### Work task
All entries need to be written out again exactly, without their pictures.

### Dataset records
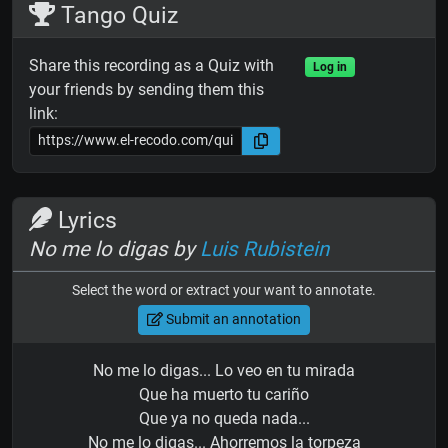
Tango Quiz
Share this recording as a Quiz with
Log in
your friends by sending them this
link:
Lyrics
No me lo digas by
Luis Rubistein
Select the word or extract your want to annotate.
Submit an annotation
No me lo digas... Lo veo en tu mirada
Que ha muerto tu cariño
Que ya no queda nada...
No me lo digas... Ahorremos la torpeza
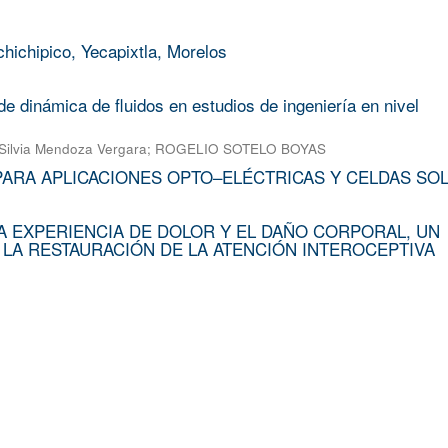
chichipico, Yecapixtla, Morelos
e dinámica de fluidos en estudios de ingeniería en nivel
Silvia Mendoza Vergara
;
ROGELIO SOTELO BOYAS
PARA APLICACIONES OPTO–ELÉCTRICAS Y CELDAS SO
A EXPERIENCIA DE DOLOR Y EL DAÑO CORPORAL, UN
 LA RESTAURACIÓN DE LA ATENCIÓN INTEROCEPTIVA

### Solution below
Tango Quiz
Share this recording as a Quiz with
Log in
your friends by sending them this
link:
Lyrics
No me lo digas by
Luis Rubistein
Select the word or extract your want to annotate.
Submit an annotation
No me lo digas... Lo veo en tu mirada
Que ha muerto tu cariño
Que ya no queda nada...
No me lo digas... Ahorremos la torpeza
chichipico, Yecapixtla, Morelos
e dinámica de fluidos en estudios de ingeniería en nivel
Silvia Mendoza Vergara
;
ROGELIO SOTELO BOYAS
PARA APLICACIONES OPTO–ELÉCTRICAS Y CELDAS SO
A EXPERIENCIA DE DOLOR Y EL DAÑO CORPORAL, UN
 LA RESTAURACIÓN DE LA ATENCIÓN INTEROCEPTIVA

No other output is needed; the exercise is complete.